FURIA À BAHIA POUR OSS 117 (1965) d’André Hunebelle
Dans les années 60, alors qu’il s’adonne aux plaisirs des sports d’hiver, l’agent-secret Hubert Bonnisseur de la Bath dit OSS 117 (Frederick Stafford) est rappelé pour une mission urgente au Brésil. Plusieurs hommes politiques du pays ont été assassinés dans des attentats suicides. Sur place, il fait la rencontre de la belle Anna-Maria Sulza (Mylène Demongeot) et du milliardaire Leandro (Raymond Pellegrin)…

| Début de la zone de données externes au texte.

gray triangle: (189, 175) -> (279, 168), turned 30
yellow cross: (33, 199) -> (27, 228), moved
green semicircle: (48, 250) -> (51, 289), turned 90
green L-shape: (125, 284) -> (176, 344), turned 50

Avant de devenir une série de comédies au ton décalé avec Jean Dujardin, la collection des OSS 117 était une suite de romans d’espionnage initiée par Jean Bruce à la fin des années 40, puis adaptée en France au début des années 60 par André Hunebelle, futur réalisateur des FANTÔMAS avec Louis de Funès et Jean Marais. On retrouve d’ailleurs certains acteurs et membres du casting dans les OSS (comme Raymond Pellegrin la voix de Fantômas, Dominique Zardi ou le compositeur Michel Magne).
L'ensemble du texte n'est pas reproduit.